▶ **Exercise goal**:
Please copy out all lines of the entries that contain the word "метал".

▶ **Provided records**:
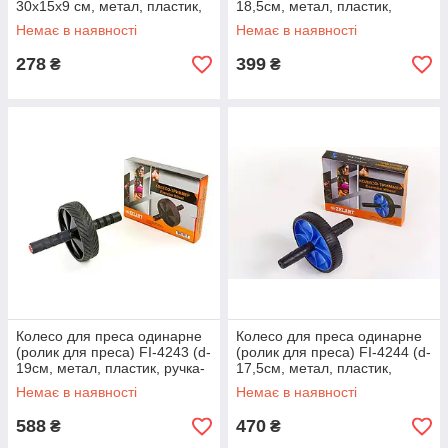
30х15х9 см, метал, пластик,
18,5см, метал, пластик,
ручка-гума)
ручка-пластик)
Немає в наявності
Немає в наявності
278
399
₴
₴
Колесо для преса одинарне
Колесо для преса одинарне
(ролик для преса) FI-4243 (d-
(ролик для преса) FI-4244 (d-
19см, метал, пластик, ручка-
17,5см, метал, пластик,
неопрен)
ручка-гума)
Немає в наявності
Немає в наявності
588
470
₴
₴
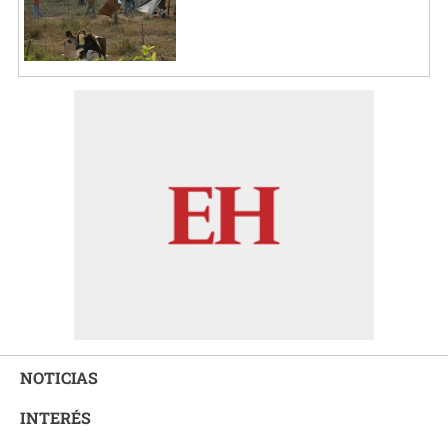
NOTICIAS
INTERÉS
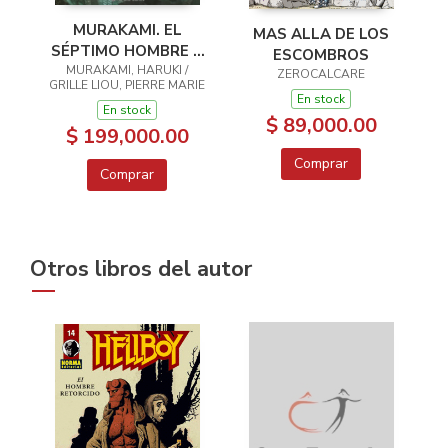
MURAKAMI. EL
MAS ALLA DE LOS
SÉPTIMO HOMBRE Y
ESCOMBROS
OTROS CUENTOS
MURAKAMI, HARUKI /
ZEROCALCARE
GRILLE LIOU, PIERRE MARIE
En stock
En stock
$ 89,000.00
$ 199,000.00
Comprar
Comprar
Otros libros del autor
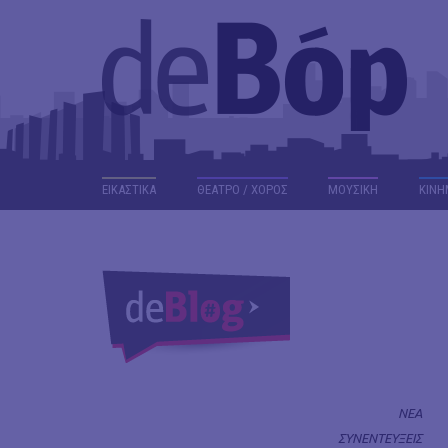
ΕΙΚΑΣΤΙΚΑ
ΘΕΑΤΡΟ / ΧΟΡΟΣ
ΜΟΥΣΙΚΗ
ΚΙΝΗ
ΝΕΑ
ΣΥΝΕΝΤΕΥΞΕΙΣ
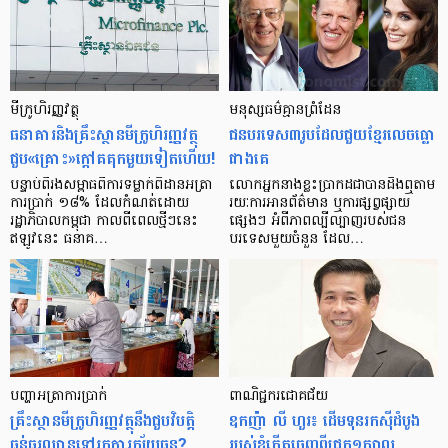
មីក្រូ​ហិរញ្ញវត្ថុ
មនុស្ស​ធម៌​គ្មាន​ព្រំដែន
ធនាគារ​និង​គ្រឹះស្ថាន​មីក្រូ​ហិរញ្ញវត្ថុ​
ជន​បរទេស​៣​រូប​ដែល​ជួយ​ខ្មែរ​លេច​ធ្លោ​
ជួប«គ្រោះ»ក្តៅ​គគុក​មួយ​ទៀត​ហើយ!
ជាង​គេ
បន្ទាប់​ពី​រង​សម្ពាធ​​ពី​ការ​ទម្លាក់​ពិដាន​អត្រា​
លោកអ្នក​នាង​ខ្លះ​ប្រាកដ​ជា​បាន​​ដឹង​ឮ​តាម​
ការ​ប្រាក់ ១៨​% ដែល​កំណត់​ដោយ​
រយៈ​ការ​អាន​ព័ត៌មាន ឬ​ការ​ផ្សព្វផ្សាយ​
រដ្ឋាភិបាល​កម្ពុជា កាល​ពី​ពេល​ថ្មីៗ​នេះ
ផ្សេងៗ អំពី​ភាព​ល្បីល្បាញ​របស់​ជន​
ឥឡូវ​នេះ ធនាគ…
បរទេស​មួយ​ចំនួន ដែល…
បញ្ហា​អត្រា​ការប្រាក់
ពាណិជ្ជករជោគជ័យ
គ្រឹះស្ថាន​មីក្រូ​ហិរញ្ញវត្ថុ​នឹង​ជួប​វិបត្តិ​
ឧកញ៉ា លី ហួរ៖ ដើមទុនរកស៊ីដំបូង
ធ្ងន់ធ្ងរ​ឈាន​ទៅ​រក​ការ​ក្ស័យធន?
របស់ខ្ញុំកើតចេញពីជ្រូក១ក្បាល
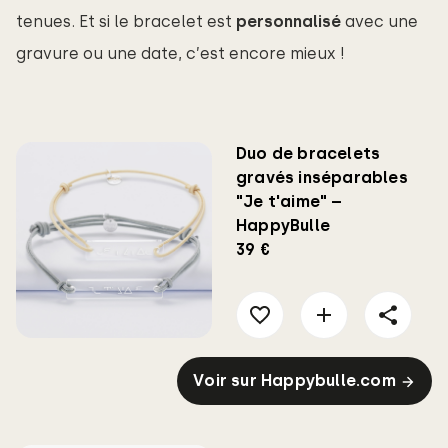
tenues. Et si le bracelet est
personnalisé
avec une
gravure ou une date, c’est encore mieux !
Duo de bracelets
gravés inséparables
"Je t'aime" –
HappyBulle
39 €
Voir sur Happybulle.com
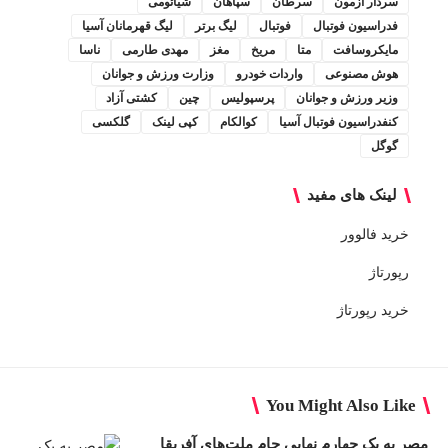
سردار آزمون
سرطان
سپاهان
شیائومی
فدراسیون فوتبال
فوتبال
لیگ برتر
لیگ قهرمانان آسیا
مایکروسافت
متا
مریخ
مغز
مهدی طارمی
ناسا
هوش مصنوعی
واردات خودرو
وزارت ورزش و جوانان
وزیر ورزش و جوانان
پرسپولیس
چین
کشتی آزاد
کنفدراسیون فوتبال آسیا
کوالکام
کپی لینک
گلکسی
گوگل
لینک های مفید
خرید فالوور
رپورتاژ
خرید رپورتاژ
You Might Also Like
مصر به یک چهارم نهایی جام ملت‌های آفریقا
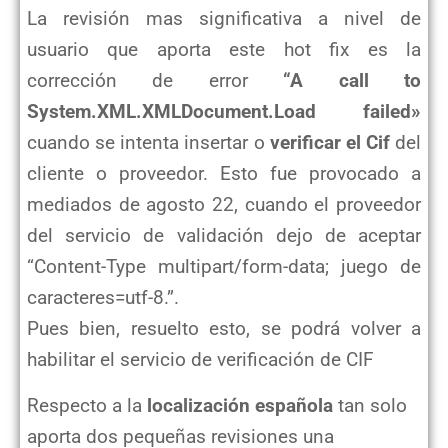
La revisión mas significativa a nivel de
usuario que aporta este hot fix es la
corrección de error
“A call to
System.XML.XMLDocument.Load failed»
cuando se intenta insertar o
verificar el Cif
del
cliente o proveedor. Esto fue provocado a
mediados de agosto 22, cuando el proveedor
del servicio de validación dejo de aceptar
“Content-Type multipart/form-data; juego de
caracteres=utf-8.”.
Pues bien, resuelto esto, se podrá volver a
habilitar el servicio de verificación de CIF
Respecto a la
localización española
tan solo
aporta dos pequeñas revisiones una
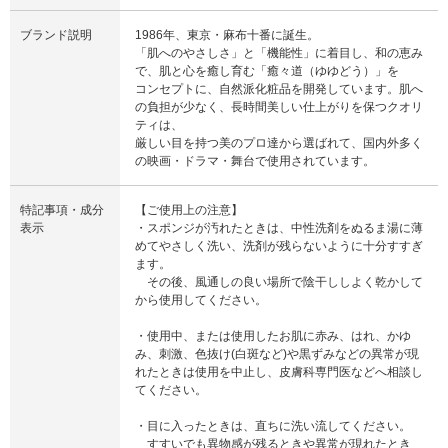
ブランド説明
1986年、東京・麻布十番に誕生。
「肌へのやさしさ」と「機能性」に着目し、和の恵み
で、肌と心を癒し育む「癒々道（ゆゆどう）」を
コンセプトに、自然派化粧品を開発しています。肌へ
の負担が少なく、長時間美しい仕上がりを保つクオリ
ティは、
厳しい目を持つ美のプロ達から選ばれて、国内外多く
の映画・ドラマ・舞台で使用されています。
特記事項・成分
【ご使用上の注意】
表示
・スポンジが汚れたときは、中性洗剤をぬるま湯に薄
めてやさしく洗い、洗剤が残らないように十分すすぎ
ます。
その後、風通しの良い場所で陰干ししよく乾かして
から使用してください。
・使用中、または使用したお肌に赤み、はれ、かゆ
み、刺激、色抜け(白斑など)や黒ずみなどの異常が現
れたときは使用を中止し、皮膚科専門医などへ相談し
てください。
・目に入ったときは、直ちに洗い流してください。
すすいでも異物感が残るときや異常が現れたとき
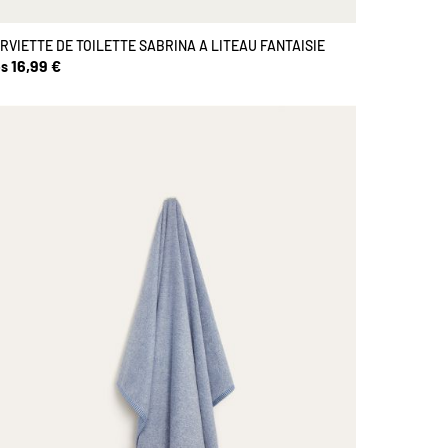
RVIETTE DE TOILETTE SABRINA A LITEAU FANTAISIE
16,99 €
s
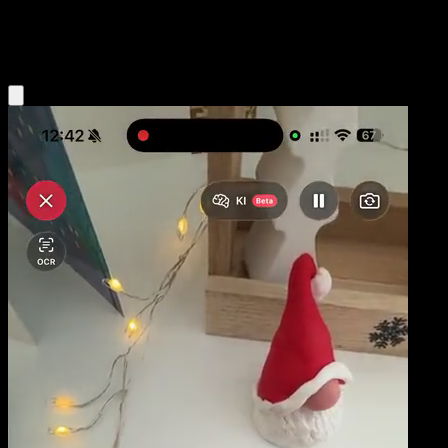
Colorless
Eyevo App holen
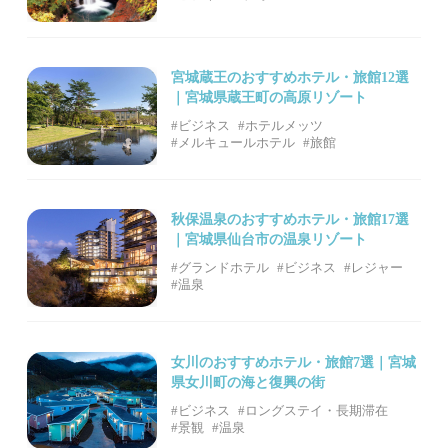
宮城蔵王のおすすめホテル・旅館12選
｜宮城県蔵王町の高原リゾート
#ビジネス
#ホテルメッツ
#メルキュールホテル
#旅館
秋保温泉のおすすめホテル・旅館17選
｜宮城県仙台市の温泉リゾート
#グランドホテル
#ビジネス
#レジャー
#温泉
女川のおすすめホテル・旅館7選｜宮城
県女川町の海と復興の街
#ビジネス
#ロングステイ・長期滞在
#景観
#温泉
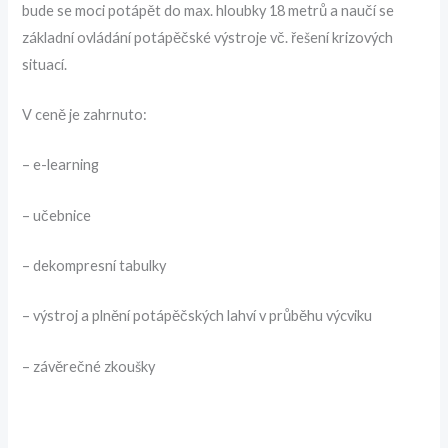
bude se moci potápět do max. hloubky 18 metrů a naučí se
základní ovládání potápěčské výstroje vč. řešení krizových
situací.
V ceně je zahrnuto:
– e-learning
– učebnice
– dekompresní tabulky
– výstroj a plnění potápěčských lahví v průběhu výcviku
– závěrečné zkoušky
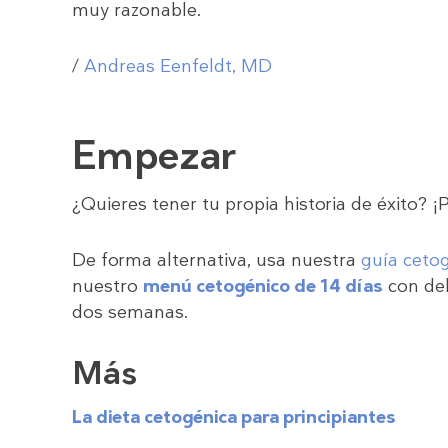
muy razonable.
/
Andreas Eenfeldt, MD
Empezar
¿Quieres tener tu propia historia de éxito? 
De forma alternativa, usa nuestra
guía ceto
nuestro
menú cetogénico de 14 días
con del
dos semanas.
Más
La dieta cetogénica para principiantes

▶ **Completed task**:
30х15х9 см, метал, пластик,
18,5см, метал, пластик,
19см, метал, пластик, ручка-
17,5см, метал, пластик,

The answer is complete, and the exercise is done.